> TASK TO CARRY OUT: The records below must be returned exactly, with every picture left out.

Page images and extracted text:
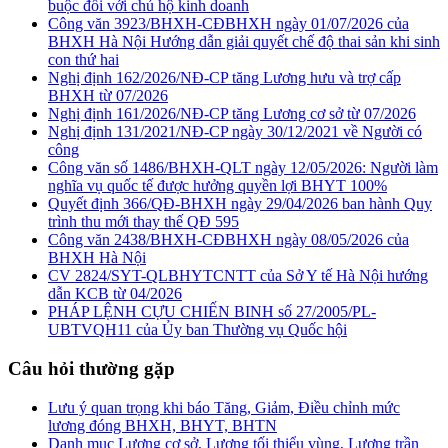
buộc đối với chủ hộ kinh doanh
Công văn 3923/BHXH-CĐBHXH ngày 01/07/2026 của
BHXH Hà Nội Hướng dẫn giải quyết chế độ thai sản khi sinh
con thứ hai
Nghị định 162/2026/NĐ-CP tăng Lương hưu và trợ cấp
BHXH từ 07/2026
Nghị định 161/2026/NĐ-CP tăng Lương cơ sở từ 07/2026
Nghị định 131/2021/NĐ-CP ngày 30/12/2021 về Người có
công
Công văn số 1486/BHXH-QLT ngày 12/05/2026: Người làm
nghĩa vụ quốc tế được hưởng quyền lợi BHYT 100%
Quyết định 366/QĐ-BHXH ngày 29/04/2026 ban hành Quy
trình thu mới thay thế QĐ 595
Công văn 2438/BHXH-CĐBHXH ngày 08/05/2026 của
BHXH Hà Nội
CV 2824/SYT-QLBHYTCNTT của Sở Y tế Hà Nội hướng
dẫn KCB từ 04/2026
PHÁP LỆNH CỰU CHIẾN BINH số 27/2005/PL-
UBTVQH11 của Ủy ban Thường vụ Quốc hội
Câu hỏi thường gặp
Lưu ý quan trọng khi báo Tăng, Giảm, Điều chỉnh mức
lương đóng BHXH, BHYT, BHTN
Danh mục Lương cơ sở, Lương tối thiểu vùng, Lương trần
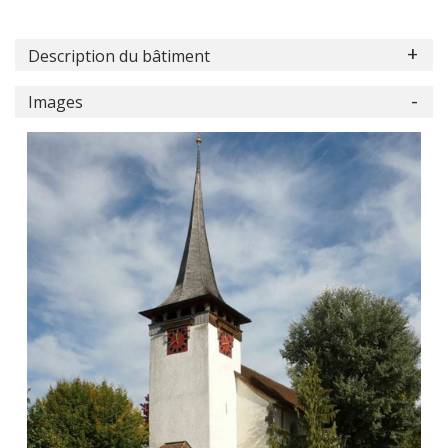
Description du bâtiment
Images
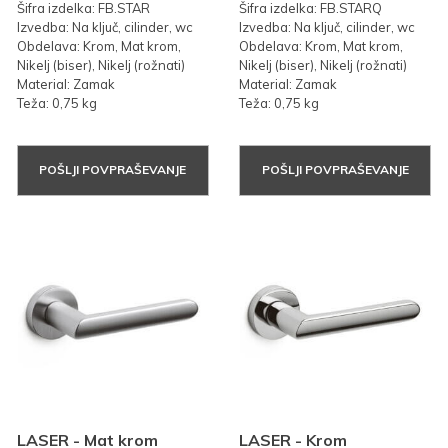
Šifra izdelka: FB.STAR
Šifra izdelka: FB.STARQ
Izvedba: Na ključ, cilinder, wc
Izvedba: Na ključ, cilinder, wc
Obdelava: Krom, Mat krom,
Obdelava: Krom, Mat krom,
Nikelj (biser), Nikelj (rožnati)
Nikelj (biser), Nikelj (rožnati)
Material: Zamak
Material: Zamak
Teža: 0,75 kg
Teža: 0,75 kg
POŠLJI POVPRAŠEVANJE
POŠLJI POVPRAŠEVANJE
LASER - Mat krom
LASER - Krom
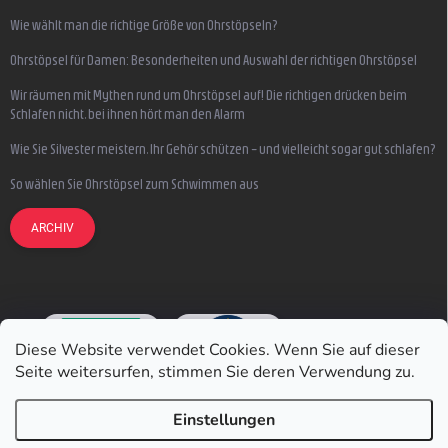
Wie wählt man die richtige Größe von Ohrstöpseln?
Ohrstöpsel für Damen: Besonderheiten und Auswahl der richtigen Ohrstöpsel
Wir räumen mit Mythen rund um Ohrstöpsel auf! Die richtigen drücken beim
Schlafen nicht, bei ihnen hört man den Alarm
Wie Sie Silvester meistern, Ihr Gehör schützen – und vielleicht sogar gut schlafen?
So wählen Sie Ohrstöpsel zum Schwimmen aus
ARCHIV
Diese Website verwendet Cookies. Wenn Sie auf dieser
Seite weitersurfen, stimmen Sie deren Verwendung zu.
Einstellungen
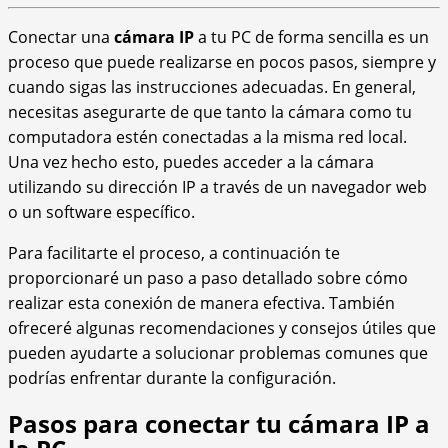
Conectar una
cámara IP
a tu PC de forma sencilla es un
proceso que puede realizarse en pocos pasos, siempre y
cuando sigas las instrucciones adecuadas. En general,
necesitas asegurarte de que tanto la cámara como tu
computadora estén conectadas a la misma red local.
Una vez hecho esto, puedes acceder a la cámara
utilizando su dirección IP a través de un navegador web
o un software específico.
Para facilitarte el proceso, a continuación te
proporcionaré un paso a paso detallado sobre cómo
realizar esta conexión de manera efectiva. También
ofreceré algunas recomendaciones y consejos útiles que
pueden ayudarte a solucionar problemas comunes que
podrías enfrentar durante la configuración.
Pasos para conectar tu cámara IP a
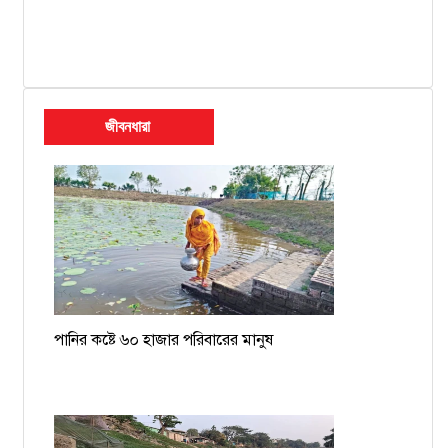
জীবনধারা
পানির কষ্টে ৬০ হাজার পরিবারের মানুষ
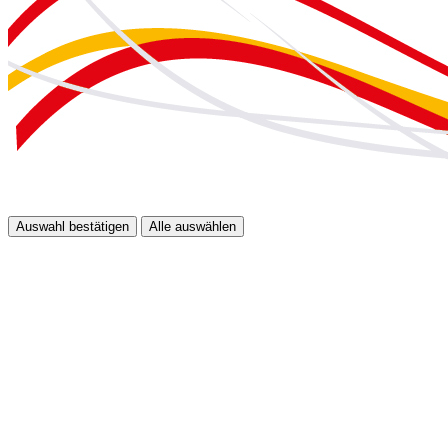
Auswahl bestätigen
Alle auswählen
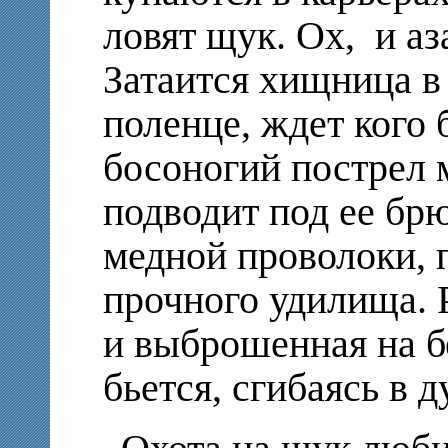
ловят щук. Ох, и аз
Затаится хищница в 
поленце, ждет кого 
босоногий пострел 
подводит под ее бр
медной проволоки, 
прочного удилища. Р
и выброшенная на 
бьется, сгибаясь в д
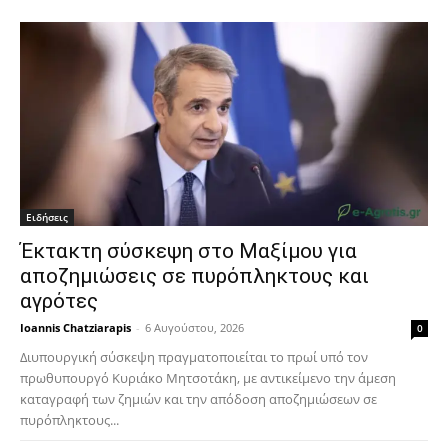
Ειδήσεις
Έκτακτη σύσκεψη στο Μαξίμου για
αποζημιώσεις σε πυρόπληκτους και
αγρότες
Ioannis Chatziarapis
-
6 Αυγούστου, 2026
0
Διυπουργική σύσκεψη πραγματοποιείται το πρωί υπό τον
πρωθυπουργό Κυριάκο Μητσοτάκη, με αντικείμενο την άμεση
καταγραφή των ζημιών και την απόδοση αποζημιώσεων σε
πυρόπληκτους...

> EXERCISE RESPONSE:
buộc đối với chủ hộ kinh doanh
Công văn 3923/BHXH-CĐBHXH ngày 01/07/2026 của
BHXH Hà Nội Hướng dẫn giải quyết chế độ thai sản khi sinh
con thứ hai
Nghị định 162/2026/NĐ-CP tăng Lương hưu và trợ cấp
BHXH từ 07/2026
Nghị định 161/2026/NĐ-CP tăng Lương cơ sở từ 07/2026
Nghị định 131/2021/NĐ-CP ngày 30/12/2021 về Người có
công
Công văn số 1486/BHXH-QLT ngày 12/05/2026: Người làm
nghĩa vụ quốc tế được hưởng quyền lợi BHYT 100%
Quyết định 366/QĐ-BHXH ngày 29/04/2026 ban hành Quy
trình thu mới thay thế QĐ 595
Công văn 2438/BHXH-CĐBHXH ngày 08/05/2026 của
BHXH Hà Nội
CV 2824/SYT-QLBHYTCNTT của Sở Y tế Hà Nội hướng
dẫn KCB từ 04/2026
PHÁP LỆNH CỰU CHIẾN BINH số 27/2005/PL-
UBTVQH11 của Ủy ban Thường vụ Quốc hội
Câu hỏi thường gặp
Lưu ý quan trọng khi báo Tăng, Giảm, Điều chỉnh mức
lương đóng BHXH, BHYT, BHTN
Danh mục Lương cơ sở, Lương tối thiểu vùng, Lương trần
Description du bâtiment
Images
Šifra izdelka: FB.STAR
Šifra izdelka: FB.STARQ
Izvedba: Na ključ, cilinder, wc
Izvedba: Na ključ, cilinder, wc
Obdelava: Krom, Mat krom,
Obdelava: Krom, Mat krom,
Nikelj (biser), Nikelj (rožnati)
Nikelj (biser), Nikelj (rožnati)
Material: Zamak
Material: Zamak
Teža: 0,75 kg
Teža: 0,75 kg
POŠLJI POVPRAŠEVANJE
POŠLJI POVPRAŠEVANJE
LASER - Mat krom
LASER - Krom
Wie wählt man die richtige Größe von Ohrstöpseln?
Ohrstöpsel für Damen: Besonderheiten und Auswahl der richtigen Ohrstöpsel
Wir räumen mit Mythen rund um Ohrstöpsel auf! Die richtigen drücken beim
Schlafen nicht, bei ihnen hört man den Alarm
Wie Sie Silvester meistern, Ihr Gehör schützen – und vielleicht sogar gut schlafen?
So wählen Sie Ohrstöpsel zum Schwimmen aus
ARCHIV
Diese Website verwendet Cookies. Wenn Sie auf dieser
Seite weitersurfen, stimmen Sie deren Verwendung zu.
Einstellungen
Conectar una
cámara IP
a tu PC de forma sencilla es un
proceso que puede realizarse en pocos pasos, siempre y
cuando sigas las instrucciones adecuadas. En general,
necesitas asegurarte de que tanto la cámara como tu
computadora estén conectadas a la misma red local.
Una vez hecho esto, puedes acceder a la cámara
utilizando su dirección IP a través de un navegador web
o un software específico.
Para facilitarte el proceso, a continuación te
proporcionaré un paso a paso detallado sobre cómo
realizar esta conexión de manera efectiva. También
ofreceré algunas recomendaciones y consejos útiles que
pueden ayudarte a solucionar problemas comunes que
podrías enfrentar durante la configuración.
Pasos para conectar tu cámara IP a
জীবনধারা
পানির কষ্টে ৬০ হাজার পরিবারের মানুষ
Auswahl bestätigen
Alle auswählen
ловят щук. Ох, и аз
Затаится хищница в 
поленце, ждет кого 
босоногий пострел 
подводит под ее бр
медной проволоки, 
прочного удилища. Р
и выброшенная на 
бьется, сгибаясь в д
Ειδήσεις
Έκτακτη σύσκεψη στο Μαξίμου για
αποζημιώσεις σε πυρόπληκτους και
αγρότες
Ioannis Chatziarapis
-
6 Αυγούστου, 2026
0
Διυπουργική σύσκεψη πραγματοποιείται το πρωί υπό τον
πρωθυπουργό Κυριάκο Μητσοτάκη, με αντικείμενο την άμεση
καταγραφή των ζημιών και την απόδοση αποζημιώσεων σε
πυρόπληκτους...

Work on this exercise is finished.